JohnE JohnE - 2 months ago 7x
Python Question

Fastest way to numerically process 2d-array: dataframe vs series vs array vs numba

Edit to add: I don't think the numba benchmarks are fair, notes below

I'm trying to benchmark different approaches to numerically processing data for the following use case:

  1. Fairly big dataset (100,000+ records)

  2. 100+ lines of fairly simple code (z = x + y)

  3. Don't need to sort or index

In other words, the full generality of series and dataframes is not needed, although they are included here b/c they are still convenient ways to encapsulate the data and there is often pre- or post-processing that does require the generality of pandas over numpy arrays.

Question: Based on this use case, are the following benchmarks appropriate and if not, how can I improve them?

# importing pandas, numpy, Series, DataFrame in standard way
from numba import jit
nobs = 10000
nlines = 100

def proc_df():
df = DataFrame({ 'x': np.random.randn(nobs),
'y': np.random.randn(nobs) })
for i in range(nlines):
df['z'] = df.x + df.y
return df.z

def proc_ser():
x = Series(np.random.randn(nobs))
y = Series(np.random.randn(nobs))
for i in range(nlines):
z = x + y
return z

def proc_arr():
x = np.random.randn(nobs)
y = np.random.randn(nobs)
for i in range(nlines):
z = x + y
return z

def proc_numba():
xx = np.random.randn(nobs)
yy = np.random.randn(nobs)
zz = np.zeros(nobs)
for j in range(nobs):
x, y = xx[j], yy[j]
for i in range(nlines):
z = x + y
zz[j] = z
return zz

Results (Win 7, 3 year old Xeon workstation (quad-core). Standard and recent anaconda distribution or very close.)

In [1251]: %timeit proc_df()
10 loops, best of 3: 46.6 ms per loop

In [1252]: %timeit proc_ser()
100 loops, best of 3: 15.8 ms per loop

In [1253]: %timeit proc_arr()
100 loops, best of 3: 2.02 ms per loop

In [1254]: %timeit proc_numba()
1000 loops, best of 3: 1.04 ms per loop # may not be valid result (see note below)

Edit to add (response to jeff) alternate results from passing df/series/array into functions rather than creating them inside of functions (i.e. move the code lines containing 'randn' from inside function to outside function):

10 loops, best of 3: 45.1 ms per loop
100 loops, best of 3: 15.1 ms per loop
1000 loops, best of 3: 1.07 ms per loop
100000 loops, best of 3: 17.9 µs per loop # may not be valid result (see note below)

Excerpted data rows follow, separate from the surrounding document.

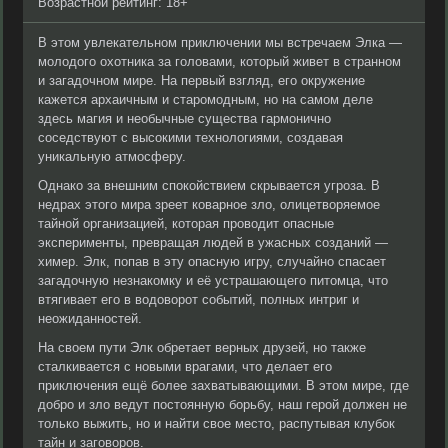
Возрастной рейтинг: 18+
В этом увлекательном приключении мы встречаем Элка —
молодого охотника за головами, который живет в странном
и загадочном мире. На первый взгляд, его окружение
кажется архаичным и старомодным, но на самом деле
здесь магия и необычные существа гармонично
соседствуют с высокими технологиями, создавая
уникальную атмосферу.
Однако за внешним спокойствием скрывается угроза. В
недрах этого мира зреет коварное зло, олицетворяемое
тайной организацией, которая проводит опасные
эксперименты, превращая людей в ужасных созданий —
химер. Элк, попав в эту опасную игру, случайно спасает
загадочную незнакомку и её устрашающего питомца, что
втягивает его в водоворот событий, полных интриг и
неожиданностей.
На своем пути Элк обретает верных друзей, но также
сталкивается с новыми врагами, что делает его
приключения ещё более захватывающими. В этом мире, где
добро и зло ведут постоянную борьбу, наш герой должен не
только выжить, но и найти свое место, распутывая клубок
тайн и заговоров.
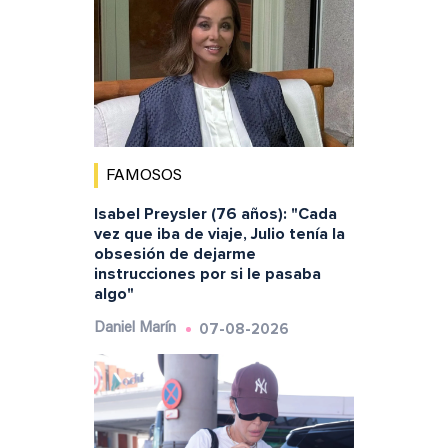
FAMOSOS
Isabel Preysler (76 años): "Cada
vez que iba de viaje, Julio tenía la
obsesión de dejarme
instrucciones por si le pasaba
algo"
07-08-2026
Daniel Marín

Note on numba results: I think the numba compiler must be optimizing on the for loop and reducing the for loop to a single iteration. I don't know that but it's the only explanation I can come up as it couldn't be 50x faster than numpy, right? Followup question here: Why is numba faster than numpy here?

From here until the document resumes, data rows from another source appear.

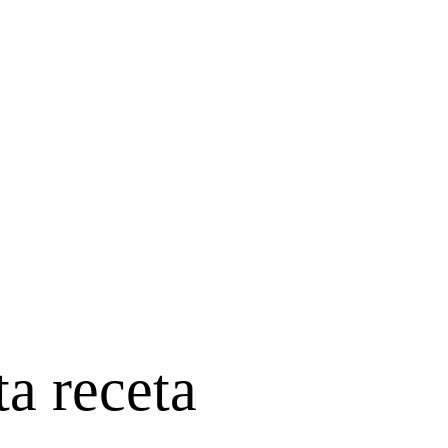
ta receta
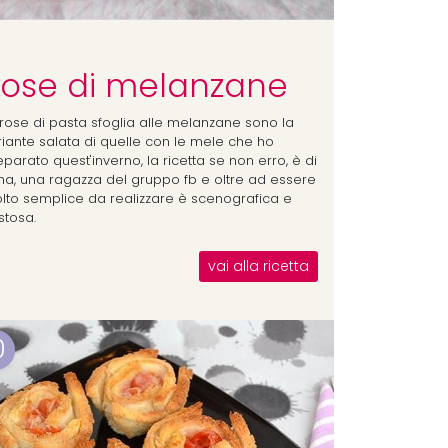
ose di melanzane
 rose di pasta sfoglia alle melanzane sono la
riante salata di quelle con le mele che ho
parato quest'inverno, la ricetta se non erro, è di
na, una ragazza del gruppo fb e oltre ad essere
lto semplice da realizzare è scenografica e
stosa.
vai alla ricetta
0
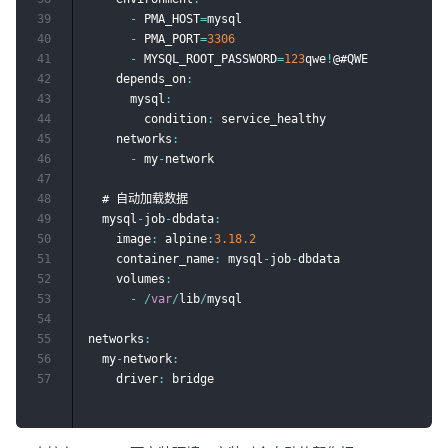
39
-
 PMA_HOST
=
mysql

40
-
 PMA_PORT
=
3306
41
-
 MYSQL_ROOT_PASSWORD
=
123
qwe
!
@#QWE

42
    depends_on
:
43
      mysql
:
44
        condition
:
 service_healthy

45
    networks
:
46
-
 my
-
network

47
48
  # 自动加载数据

49
  mysql
-
job
-
dbdata
:
50
    image
:
 alpine
:
3.18
.2
51
    container_name
:
 mysql
-
job
-
dbdata

52
    volumes
:
53
-
/
var
/
lib
/
mysql

54
55
networks
:
56
  my
-
network
:
57
    driver
:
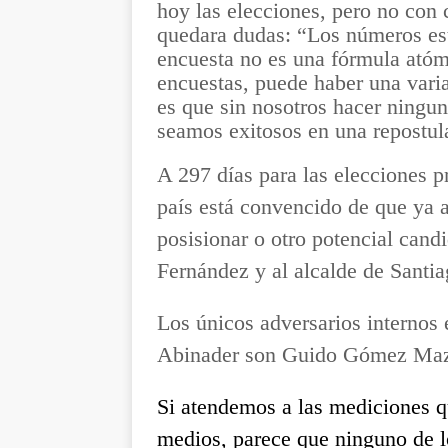
hoy las elecciones, pero no con 
quedara dudas: “Los números está
encuesta no es una fórmula atóm
encuestas, puede haber una varia
es que sin nosotros hacer ningu
seamos exitosos en una repostul
A 297 días para las elecciones p
país está convencido de que ya 
posisionar o otro potencial cand
Fernández y al alcalde de Santi
Los únicos adversarios internos 
Abinader son Guido Gómez Maz
Si atendemos a las mediciones q
medios, parece que ninguno de lo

Well, you are not really timing the same things here (or rather, you are timing different aspects).


In [6]:    x = Series(np.random.randn(nobs))

In [7]:    y = Series(np.random.randn(nobs))

In [8]:  %timeit x + y
10000 loops, best of 3: 131 µs per loop

In [9]:  %timeit Series(np.random.randn(nobs)) + Series(np.random.randn(nobs))
1000 loops, best of 3: 1.33 ms per loop

So [8] times the actual operation, while [9] includes the overhead for the series creation (and the random number generation) PLUS the actual operation

Another example is proc_ser vs proc_df. The proc_df includes the overhead of assignement of a particular column in the DataFrame (which is actually different for an initial creation and subsequent reassignement).

So create the structure (you can time that too, but that is a separate issue). Perform the exact same operation and time them.

Further you say that you don't need alignment. Pandas gives you this by default (and no really easy way to turn it off, though its just a simple check if they are already aligned). While in numba you need to 'manually' align them.